Step forth, Natalie Bennett. An Aussie who quietly slipped into Caroline Lucas’ shoes as leader of the Green Party last September, Bennett hadn’t really done or said that much on the political scene until the party’s conference in Brighton last week. There, with a powerful lexicon and a will reminiscent of Julia Gillard’s excellent Misogyny speech, she caught onto both UKIP and the Lib Dems’ coattails and milked the dream of a varied, multi-party system.  She contended that the Greens are the best alternative to “three virtually indistinguishable neoliberal parties” as they are an ethical, socially-minded party that have the power to compete with the corporate, bloodsucking world. Her hyperbole, not mine.

It all sounds great (and did they mention they want to save the environment at the same time?) but the Green Party’s primary problem is that hardly anyone takes them seriously. Not only are their aims and policies a little unworkable in the current context, but they are in serious need of an image overhaul. Their name conjures visions of hemp, hiking boots, Caroline Lucas being dragged away screaming by police at a fracking protest, and the very worst: vegetarianism. And Natalie Bennett is not doing much on the fashion front to move the party forwards in terms of seriousness.

Just like Miliband and his red, Bennett has her green. She also has her outdated floral blouses, shell-inspired rope necklaces, badly fitted wool suits, fleeces…the list goes on. However nice it is that politicians can theoretically come from all walks of life, they can’t look as if they do. The Green Party is crying out for a leader that won’t look out of place on the front bench at PMQs; someone who can discard the party’s hippy, utopian reputation without sacrificing their core principles.  Ironically, Natalie Bennett just looks too much like a Green Party member to fulfill this role.

Politician Style Watch: Ed Miliband

In light of Wednesday’s egg-gate scandal, there never seemed like a better time to scrutinise the fashion choices of the leader of the opposition.  It comes as no surprise, however, that there really isn’t that much to scrutinise.  The guy appears to like red ties and nothing else.  After a particularly elusive parliamentary recess so far, out steps Ed into East Street Market wearing…a red tie. His face then came into contact with a mass of poultry by-products. Ring any bells?  Whilst the tabloids laboriously compared Prescott’s crazed reaction to Miliband’s slightly more laissez-faire approach, all WWP could see was the red tie.  Just as Woody Allen popped up at great historical moments in Zelig, so I feared the red tie will appear in Labour’s entire photographic history.

Credit where credit’s due, Miliband is able to mix it up every now and again. He is also capable of wearing purple.  And pink.  Yet following UKIP’s gradual rise in the polls, I sense that we may be seeing less and less of Ed’s ties that fall at the latter end of the rainbow spectrum.  It appears Miliband’s PR team think of the electorate as illiterate, drooling morons who, if presented with a Labour shadow minister wearing blue, will find themselves in a confused state in the voting booth.

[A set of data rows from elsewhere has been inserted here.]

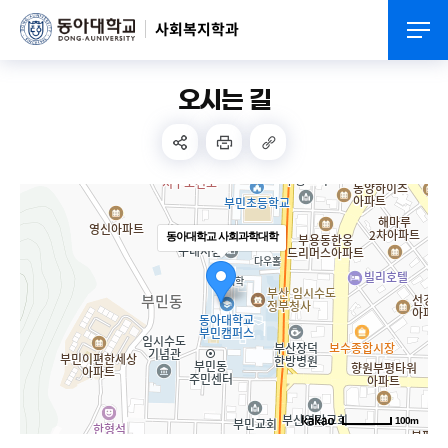
사회복지학과
오시는 길
동아대학교 사회과학대학
100m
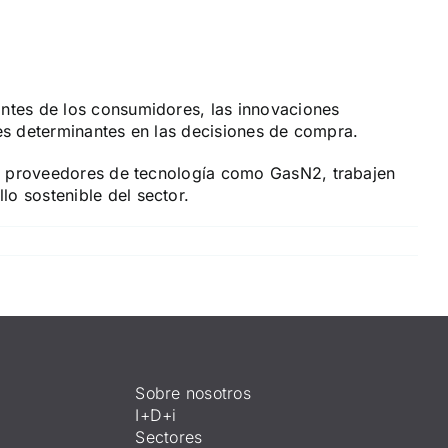
ntes de los consumidores, las innovaciones
res determinantes en las decisiones de compra.
los proveedores de tecnología como
GasN2
, trabajen
o sostenible del sector.
Sobre nosotros
I+D+i
Sectores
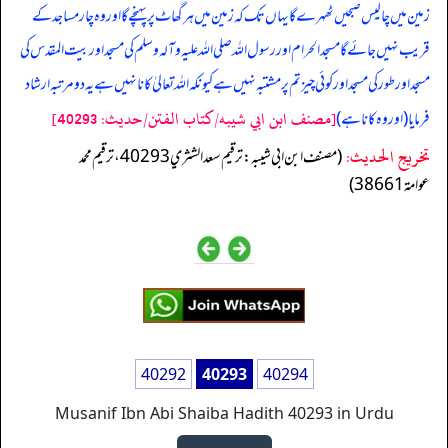
زمین میں چالیس صبحیں ٹھہرے گا یہاں تک کہ زمین میں ہر گھاٹ پر پہنچے گا اور وہ چار مساجد کے
قریب نہیں جائے گا مسجد الحرام اور رسول اللہ صلی اللہ علیہ وآلہ وسلم کی مسجد اور بیت المقدس کی
مسجد اور طور کی مسجد اور کوئی چیز تم پر مشتبہ نہیں ہے کیونکہ اللہ تعالیٰ کانا نہیں ہے یہ دو مرتبہ ارشاد
[مصنف ابن ابي شيبه/كتاب الفتن/حدیث: 40293]
فرمایا (اور وہ کانا ہے)
تخریج الحدیث:
(مصنف ابن ابي شيبه: ترقيم سعد الشثري 40293، ترقيم محمد
عوامة 38661)
40292
40293
40294
Musanif Ibn Abi Shaiba Hadith 40293 in Urdu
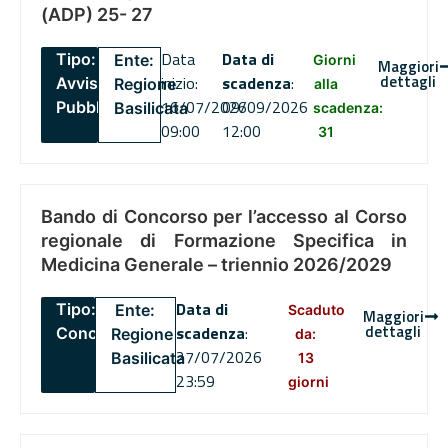
(ADP) 25- 27
Data
Data di
Tipo:
Ente:
Giorni
Maggiori
dettagli
inizio:
scadenza
:
Avviso
Regione
alla
16/07/2026
09/09/2026
Pubblico
Basilicata
scadenza:
09:00
12:00
31
Bando di Concorso per l’accesso al Corso
regionale di Formazione Specifica in
Medicina Generale – triennio 2026/2029
Data di
Tipo:
Ente:
Scaduto
Maggiori
dettagli
scadenza
:
Concorsi
Regione
da:
27/07/2026
Basilicata
13
23:59
giorni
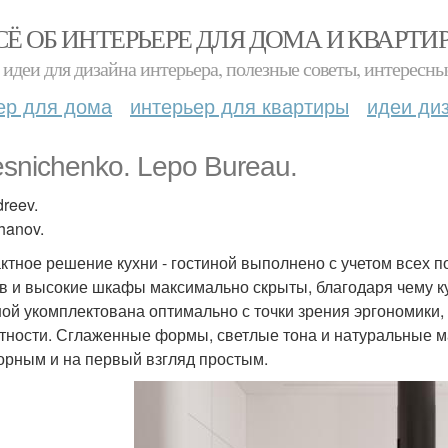
СЁ ОБ ИНТЕРЬЕРЕ ДЛЯ ДОМА И КВАРТИ
идеи для дизайна интерьера, полезные советы, интересны
ер для дома
интерьер для квартиры
идеи ди
esnichenko. Lepo Bureau.
reev.
hanov.
ктное решение кухни - гостиной выполнено с учетом всех п
в и высокие шкафы максимально скрыты, благодаря чему ку
ной укомплектована оптимально с точки зрения эргономики,
тности. Сглаженные формы, светлые тона и натуральные м
орным и на первый взгляд простым.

You rarely see Miliband out of the red tie, but interestingly Clegg and Cameron do not – literally – follow suit.  David’s penchant for blue ranges from the lightest powder to the brightest indigo, whilst Nick appears to have done a tie-based supermarket sweep of Charles Tyrwhitt. Across the pond, Obama takes suit etiquette to entirely new level; regularly rolling up sleeves and loosening his neckwear to convey an aura of affability and, well, coolness. In contrast our politicians are ‘buttoned up’ in every sense of the world.

But Red Ed really takes it to another dimension.  Google ‘Ed Miliband on holiday’ and you simply get more pictures of his suit and red/purple tie combo. Perhaps this is because the press just don’t follow him on trips to the Balearics, or because he never really takes a holiday.  But whatever the case, he is never seen without his politician’s uniform: a strangely refreshing fact after countless pictures of Cameron in board shorts on the beach.